Beginning with the line that contains "bekeken. De hier" and ending with the line that contains "父を追いかけるよう黒沢に促され家を出ようとしたミチコ", reproduce the lines of the entries below exactly, omitting pictures.

____

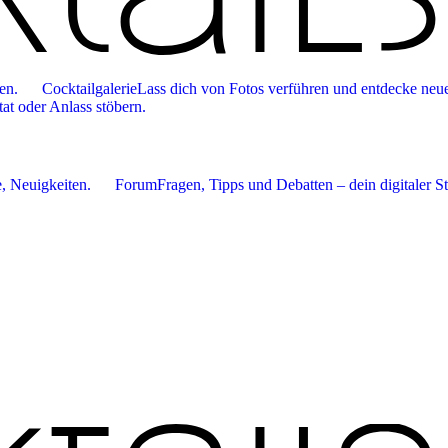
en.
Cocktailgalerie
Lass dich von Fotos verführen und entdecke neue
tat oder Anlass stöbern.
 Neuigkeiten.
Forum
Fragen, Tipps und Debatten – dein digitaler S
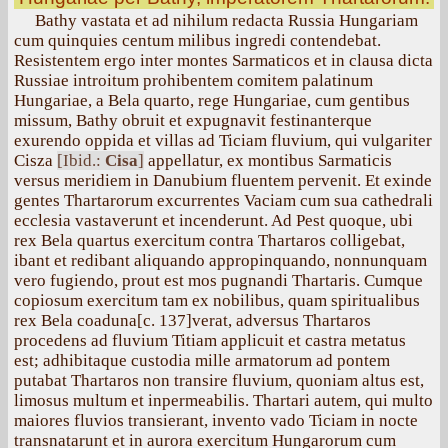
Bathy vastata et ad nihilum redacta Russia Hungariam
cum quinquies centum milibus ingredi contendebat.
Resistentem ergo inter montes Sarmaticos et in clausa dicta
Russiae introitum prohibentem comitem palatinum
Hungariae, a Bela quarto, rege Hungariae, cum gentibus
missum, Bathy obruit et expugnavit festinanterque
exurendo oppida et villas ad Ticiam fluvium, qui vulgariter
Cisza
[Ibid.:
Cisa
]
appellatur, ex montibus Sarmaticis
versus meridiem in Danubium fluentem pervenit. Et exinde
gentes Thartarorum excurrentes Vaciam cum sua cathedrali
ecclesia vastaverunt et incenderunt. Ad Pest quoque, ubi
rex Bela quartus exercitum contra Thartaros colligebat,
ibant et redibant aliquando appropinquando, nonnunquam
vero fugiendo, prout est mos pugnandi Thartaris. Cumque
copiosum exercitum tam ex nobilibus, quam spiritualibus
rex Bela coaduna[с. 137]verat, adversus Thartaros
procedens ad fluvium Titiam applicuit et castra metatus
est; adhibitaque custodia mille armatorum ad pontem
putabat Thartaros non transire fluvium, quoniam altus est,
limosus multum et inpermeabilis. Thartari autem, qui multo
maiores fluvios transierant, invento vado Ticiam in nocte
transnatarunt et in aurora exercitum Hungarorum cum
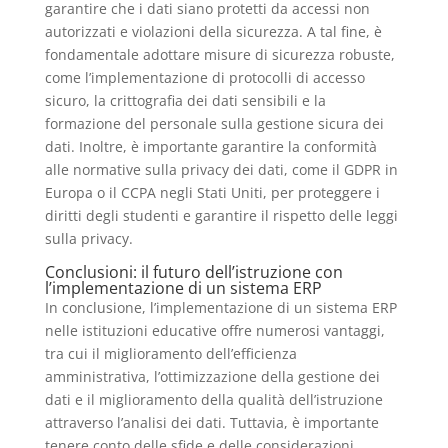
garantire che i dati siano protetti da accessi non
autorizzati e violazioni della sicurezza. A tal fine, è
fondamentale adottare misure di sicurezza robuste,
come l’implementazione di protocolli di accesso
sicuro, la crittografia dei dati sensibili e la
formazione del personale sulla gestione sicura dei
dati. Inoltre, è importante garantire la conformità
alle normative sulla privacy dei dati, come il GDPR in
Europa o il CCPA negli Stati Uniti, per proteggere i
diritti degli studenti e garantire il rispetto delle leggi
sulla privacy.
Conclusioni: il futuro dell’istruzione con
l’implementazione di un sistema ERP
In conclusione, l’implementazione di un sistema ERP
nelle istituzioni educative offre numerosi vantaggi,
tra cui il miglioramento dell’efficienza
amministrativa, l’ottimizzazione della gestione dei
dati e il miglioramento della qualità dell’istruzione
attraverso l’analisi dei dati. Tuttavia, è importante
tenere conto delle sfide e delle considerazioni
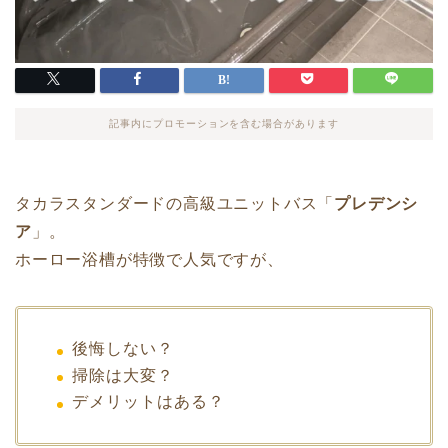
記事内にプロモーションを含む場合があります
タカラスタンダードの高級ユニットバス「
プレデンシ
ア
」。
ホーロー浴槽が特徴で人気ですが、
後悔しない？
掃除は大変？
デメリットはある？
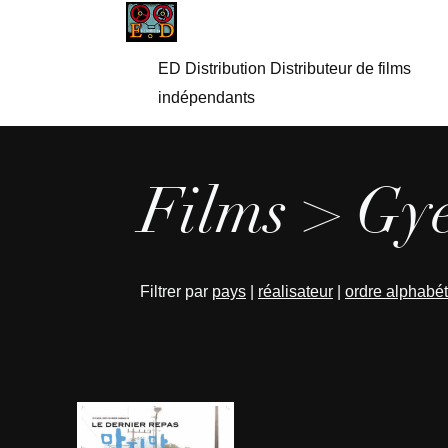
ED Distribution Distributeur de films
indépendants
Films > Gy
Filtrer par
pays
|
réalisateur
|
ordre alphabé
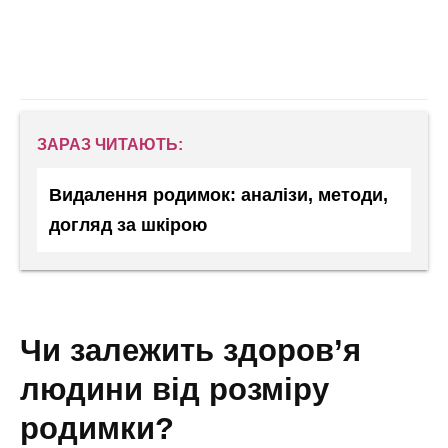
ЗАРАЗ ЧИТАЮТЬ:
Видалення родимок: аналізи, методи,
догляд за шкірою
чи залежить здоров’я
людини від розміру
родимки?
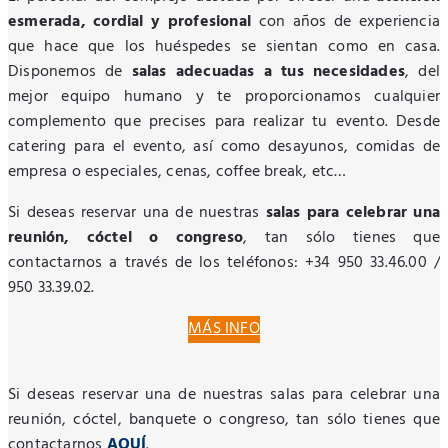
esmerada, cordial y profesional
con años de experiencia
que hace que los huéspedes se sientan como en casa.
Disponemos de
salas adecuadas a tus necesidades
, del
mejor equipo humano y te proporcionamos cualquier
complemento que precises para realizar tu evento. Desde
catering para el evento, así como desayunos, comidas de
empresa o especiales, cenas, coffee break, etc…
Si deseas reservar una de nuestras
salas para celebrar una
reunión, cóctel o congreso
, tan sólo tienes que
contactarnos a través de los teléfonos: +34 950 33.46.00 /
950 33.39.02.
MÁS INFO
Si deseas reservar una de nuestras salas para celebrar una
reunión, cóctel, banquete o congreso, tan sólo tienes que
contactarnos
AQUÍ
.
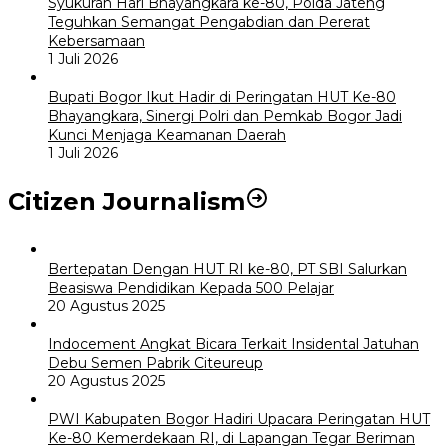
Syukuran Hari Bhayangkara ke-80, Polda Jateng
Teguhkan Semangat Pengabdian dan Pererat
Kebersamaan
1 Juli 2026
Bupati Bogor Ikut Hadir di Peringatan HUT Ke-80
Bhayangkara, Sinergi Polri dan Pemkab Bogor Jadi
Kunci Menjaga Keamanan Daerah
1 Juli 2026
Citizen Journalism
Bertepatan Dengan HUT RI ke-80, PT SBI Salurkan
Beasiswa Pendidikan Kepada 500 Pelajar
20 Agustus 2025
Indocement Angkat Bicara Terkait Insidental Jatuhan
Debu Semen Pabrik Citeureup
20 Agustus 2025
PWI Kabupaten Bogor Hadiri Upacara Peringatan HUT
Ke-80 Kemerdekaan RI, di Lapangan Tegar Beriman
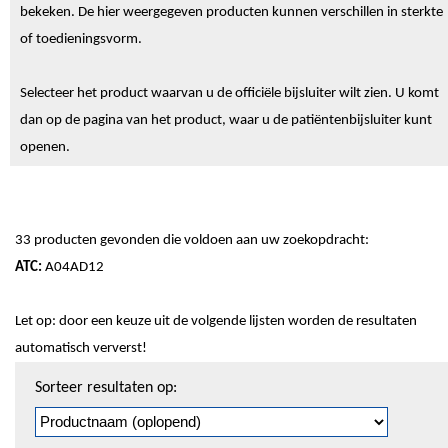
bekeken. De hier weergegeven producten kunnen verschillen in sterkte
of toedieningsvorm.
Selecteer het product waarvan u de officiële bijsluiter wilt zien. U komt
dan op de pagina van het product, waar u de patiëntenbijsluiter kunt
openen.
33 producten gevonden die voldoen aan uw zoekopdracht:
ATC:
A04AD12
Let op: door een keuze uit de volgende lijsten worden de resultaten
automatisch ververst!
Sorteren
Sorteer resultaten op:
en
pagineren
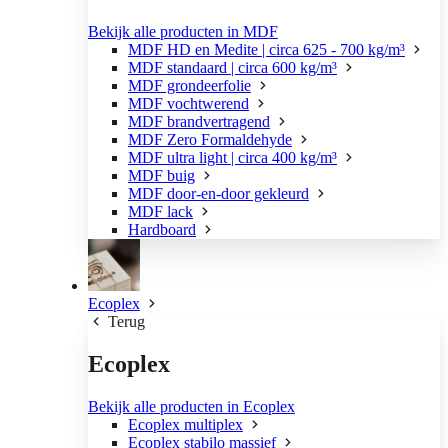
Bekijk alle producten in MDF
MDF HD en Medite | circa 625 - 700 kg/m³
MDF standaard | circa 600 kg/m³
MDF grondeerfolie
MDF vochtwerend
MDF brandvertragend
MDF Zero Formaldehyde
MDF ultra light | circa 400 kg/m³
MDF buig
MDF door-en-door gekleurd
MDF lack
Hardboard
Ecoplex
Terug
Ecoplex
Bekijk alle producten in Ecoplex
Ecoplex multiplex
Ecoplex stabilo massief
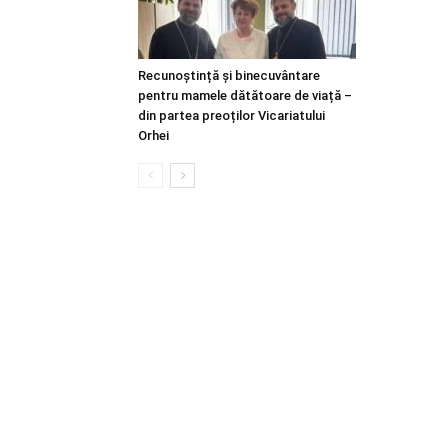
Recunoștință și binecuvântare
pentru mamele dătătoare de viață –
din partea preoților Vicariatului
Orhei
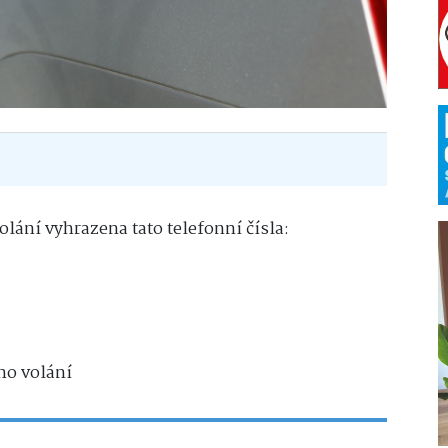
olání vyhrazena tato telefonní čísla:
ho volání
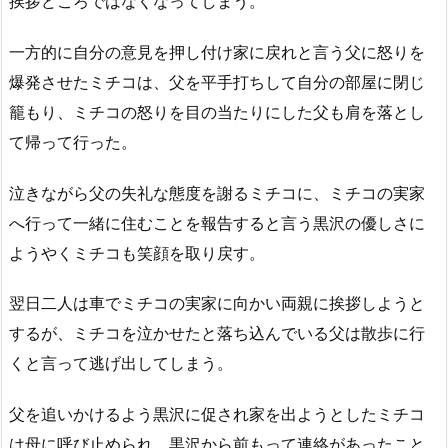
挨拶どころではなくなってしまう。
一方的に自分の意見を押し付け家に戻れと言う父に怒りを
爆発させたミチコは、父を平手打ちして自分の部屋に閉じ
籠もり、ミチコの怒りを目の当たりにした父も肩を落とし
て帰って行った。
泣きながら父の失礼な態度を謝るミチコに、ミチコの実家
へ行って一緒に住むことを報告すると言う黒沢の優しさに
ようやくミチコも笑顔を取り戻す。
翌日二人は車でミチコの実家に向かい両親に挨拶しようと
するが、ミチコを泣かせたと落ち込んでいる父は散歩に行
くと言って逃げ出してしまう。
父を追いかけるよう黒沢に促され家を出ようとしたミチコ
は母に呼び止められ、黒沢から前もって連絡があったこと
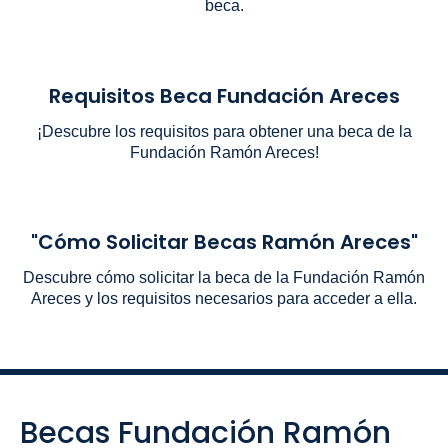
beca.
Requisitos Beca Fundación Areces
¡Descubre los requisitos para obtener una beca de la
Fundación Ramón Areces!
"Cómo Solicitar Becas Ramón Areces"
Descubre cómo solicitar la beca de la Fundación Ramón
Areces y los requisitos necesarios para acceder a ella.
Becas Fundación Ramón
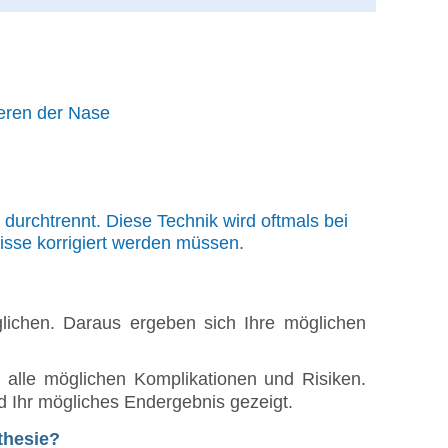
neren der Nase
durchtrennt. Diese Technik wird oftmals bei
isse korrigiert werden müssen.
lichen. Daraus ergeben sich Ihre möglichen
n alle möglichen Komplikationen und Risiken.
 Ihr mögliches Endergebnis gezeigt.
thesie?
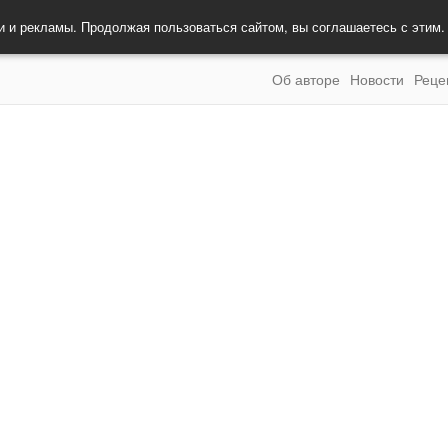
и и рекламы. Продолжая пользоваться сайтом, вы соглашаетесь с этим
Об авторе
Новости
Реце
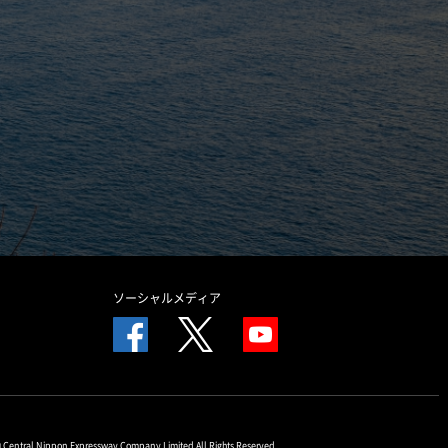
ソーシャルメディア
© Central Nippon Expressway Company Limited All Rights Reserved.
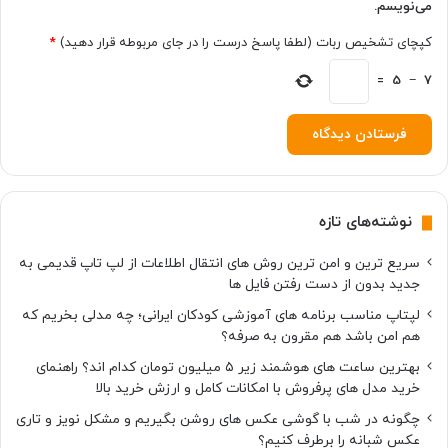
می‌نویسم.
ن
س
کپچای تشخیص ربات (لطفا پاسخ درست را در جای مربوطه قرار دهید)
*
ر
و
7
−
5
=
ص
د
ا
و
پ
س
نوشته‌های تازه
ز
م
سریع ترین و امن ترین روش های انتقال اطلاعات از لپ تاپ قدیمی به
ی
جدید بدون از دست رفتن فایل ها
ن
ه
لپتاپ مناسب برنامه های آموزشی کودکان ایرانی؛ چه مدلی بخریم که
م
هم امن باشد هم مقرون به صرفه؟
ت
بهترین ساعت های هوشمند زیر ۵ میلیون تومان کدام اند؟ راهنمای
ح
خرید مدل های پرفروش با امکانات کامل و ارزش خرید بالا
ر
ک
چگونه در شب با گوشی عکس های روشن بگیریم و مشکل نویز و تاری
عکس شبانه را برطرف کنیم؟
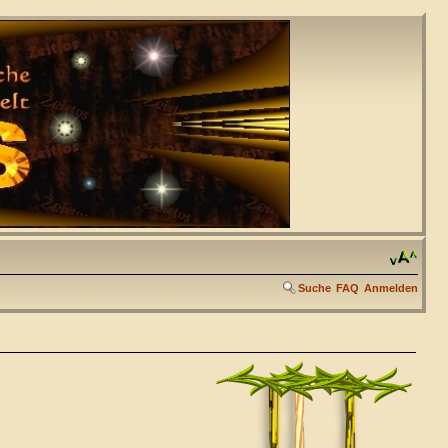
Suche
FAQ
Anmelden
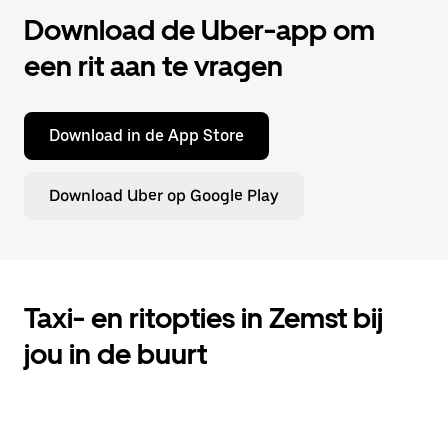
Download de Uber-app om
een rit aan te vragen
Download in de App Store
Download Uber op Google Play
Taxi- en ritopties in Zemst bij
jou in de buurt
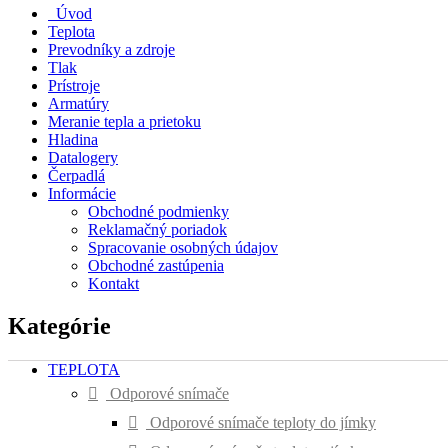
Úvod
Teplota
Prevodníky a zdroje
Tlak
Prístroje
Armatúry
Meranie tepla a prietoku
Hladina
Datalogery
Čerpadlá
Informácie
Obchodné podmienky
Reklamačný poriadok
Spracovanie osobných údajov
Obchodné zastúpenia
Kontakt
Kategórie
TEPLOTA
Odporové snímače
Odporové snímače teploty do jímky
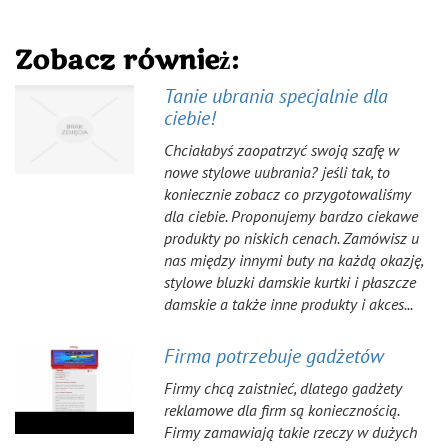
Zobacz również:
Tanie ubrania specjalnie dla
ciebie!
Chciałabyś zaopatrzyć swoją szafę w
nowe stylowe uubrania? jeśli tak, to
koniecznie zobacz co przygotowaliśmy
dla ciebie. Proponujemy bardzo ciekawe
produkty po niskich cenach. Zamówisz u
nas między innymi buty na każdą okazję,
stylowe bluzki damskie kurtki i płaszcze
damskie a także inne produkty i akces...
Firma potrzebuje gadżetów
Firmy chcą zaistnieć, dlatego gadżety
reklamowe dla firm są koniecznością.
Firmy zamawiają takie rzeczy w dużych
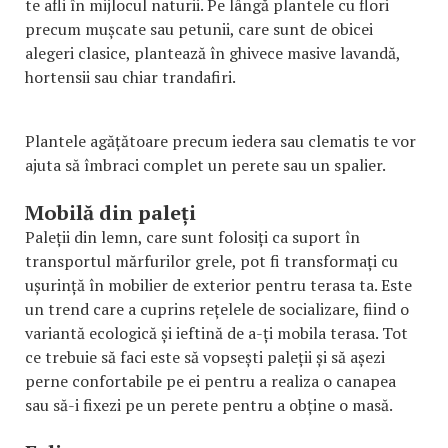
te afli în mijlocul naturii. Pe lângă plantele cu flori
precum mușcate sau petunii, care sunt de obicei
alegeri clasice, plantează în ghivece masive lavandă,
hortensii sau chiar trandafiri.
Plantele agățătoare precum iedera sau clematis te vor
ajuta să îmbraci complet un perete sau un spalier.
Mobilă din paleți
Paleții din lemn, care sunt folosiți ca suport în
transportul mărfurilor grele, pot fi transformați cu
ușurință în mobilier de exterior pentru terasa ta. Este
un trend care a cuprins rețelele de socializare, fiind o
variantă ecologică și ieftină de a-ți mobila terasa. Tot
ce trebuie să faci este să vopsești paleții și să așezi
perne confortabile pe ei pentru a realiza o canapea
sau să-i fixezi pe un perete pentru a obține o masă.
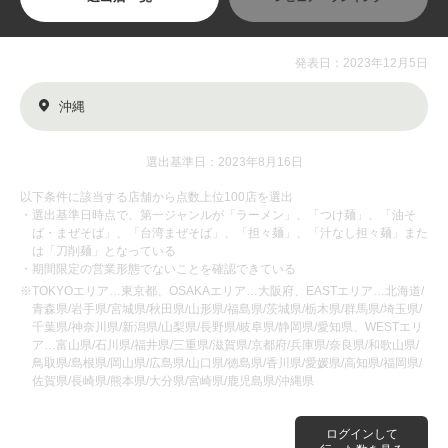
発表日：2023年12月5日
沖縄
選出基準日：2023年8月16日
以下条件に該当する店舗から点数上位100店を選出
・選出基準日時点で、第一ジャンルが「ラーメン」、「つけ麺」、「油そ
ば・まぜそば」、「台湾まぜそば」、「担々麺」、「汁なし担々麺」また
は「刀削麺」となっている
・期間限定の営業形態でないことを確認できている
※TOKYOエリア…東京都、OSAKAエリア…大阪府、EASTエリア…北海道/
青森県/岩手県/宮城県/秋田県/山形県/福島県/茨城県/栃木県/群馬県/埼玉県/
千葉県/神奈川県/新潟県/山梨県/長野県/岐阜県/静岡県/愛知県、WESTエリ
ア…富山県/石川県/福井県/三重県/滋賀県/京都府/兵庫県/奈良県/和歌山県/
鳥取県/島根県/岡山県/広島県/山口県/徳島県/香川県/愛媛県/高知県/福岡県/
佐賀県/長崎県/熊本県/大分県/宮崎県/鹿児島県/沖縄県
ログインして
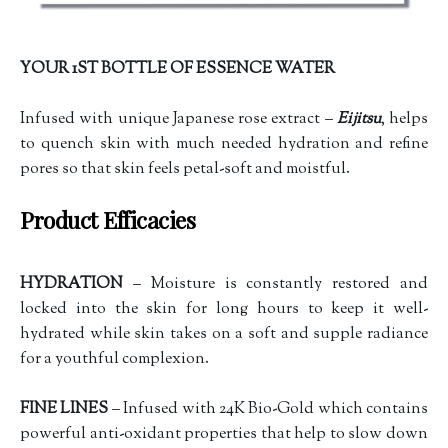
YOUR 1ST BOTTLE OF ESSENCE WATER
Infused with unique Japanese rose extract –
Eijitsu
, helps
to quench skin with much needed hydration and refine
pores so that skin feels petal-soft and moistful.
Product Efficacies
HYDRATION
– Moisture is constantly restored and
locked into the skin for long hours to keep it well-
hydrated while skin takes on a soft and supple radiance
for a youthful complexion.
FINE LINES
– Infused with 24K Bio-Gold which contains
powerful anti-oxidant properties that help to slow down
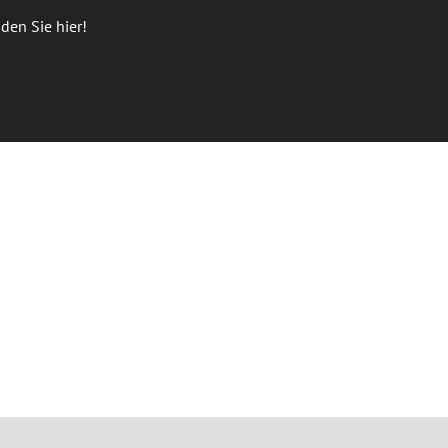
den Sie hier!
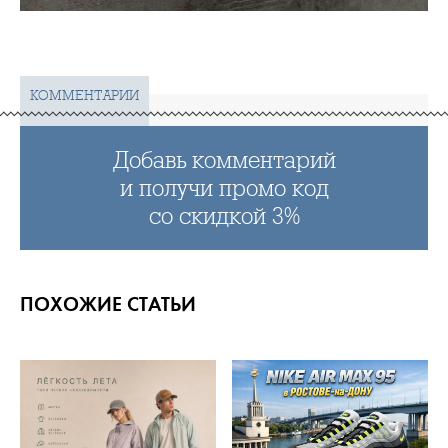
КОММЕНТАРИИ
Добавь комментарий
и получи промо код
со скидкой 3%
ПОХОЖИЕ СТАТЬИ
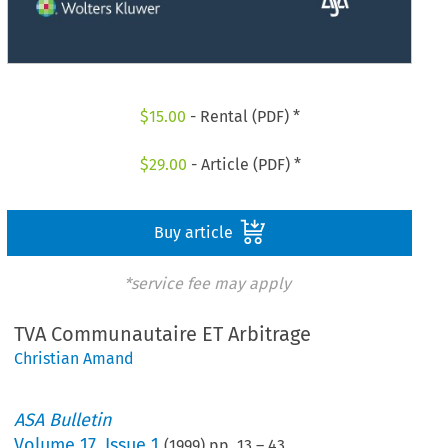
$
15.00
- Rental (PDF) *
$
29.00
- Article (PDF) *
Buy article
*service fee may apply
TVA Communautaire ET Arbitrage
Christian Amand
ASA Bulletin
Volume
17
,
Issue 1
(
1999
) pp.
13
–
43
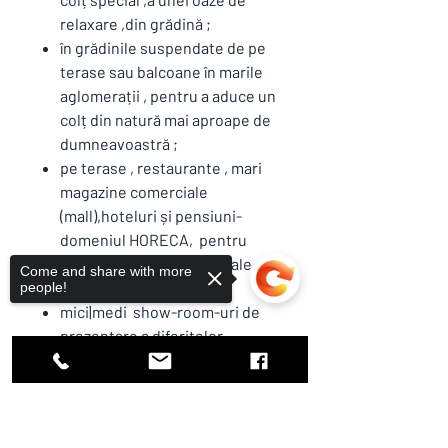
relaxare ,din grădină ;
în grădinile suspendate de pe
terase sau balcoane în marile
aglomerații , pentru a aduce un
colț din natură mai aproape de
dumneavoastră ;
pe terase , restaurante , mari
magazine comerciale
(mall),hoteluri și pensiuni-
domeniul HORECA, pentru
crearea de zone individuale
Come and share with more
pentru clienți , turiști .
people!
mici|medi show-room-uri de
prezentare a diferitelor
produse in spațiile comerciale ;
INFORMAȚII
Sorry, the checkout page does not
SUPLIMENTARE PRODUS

____

ANSWER TO THIS EXERCISE =>
bekeken. De hier weergegeven producten kunnen verschillen in sterkte
of toedieningsvorm.
Selecteer het product waarvan u de officiële bijsluiter wilt zien. U komt
dan op de pagina van het product, waar u de patiëntenbijsluiter kunt
openen.
33 producten gevonden die voldoen aan uw zoekopdracht:
ATC:
A04AD12
Let op: door een keuze uit de volgende lijsten worden de resultaten
automatisch ververst!
Sorteren
Sorteer resultaten op:
en
pagineren
Bekijk alle producten in MDF
MDF HD en Medite | circa 625 - 700 kg/m³
MDF standaard | circa 600 kg/m³
MDF grondeerfolie
MDF vochtwerend
MDF brandvertragend
MDF Zero Formaldehyde
MDF ultra light | circa 400 kg/m³
MDF buig
MDF door-en-door gekleurd
MDF lack
Hardboard
Ecoplex
Terug
Ecoplex
Bekijk alle producten in Ecoplex
Ecoplex multiplex
Ecoplex stabilo massief
Recunoștință și binecuvântare
pentru mamele dătătoare de viață –
din partea preoților Vicariatului
Orhei
olání vyhrazena tato telefonní čísla:
ho volání
挨拶どころではなくなってしまう。
一方的に自分の意見を押し付け家に戻れと言う父に怒りを
爆発させたミチコは、父を平手打ちして自分の部屋に閉じ
籠もり、ミチコの怒りを目の当たりにした父も肩を落とし
て帰って行った。
泣きながら父の失礼な態度を謝るミチコに、ミチコの実家
へ行って一緒に住むことを報告すると言う黒沢の優しさに
ようやくミチコも笑顔を取り戻す。
翌日二人は車でミチコの実家に向かい両親に挨拶しようと
するが、ミチコを泣かせたと落ち込んでいる父は散歩に行
くと言って逃げ出してしまう。
父を追いかけるよう黒沢に促され家を出ようとしたミチコ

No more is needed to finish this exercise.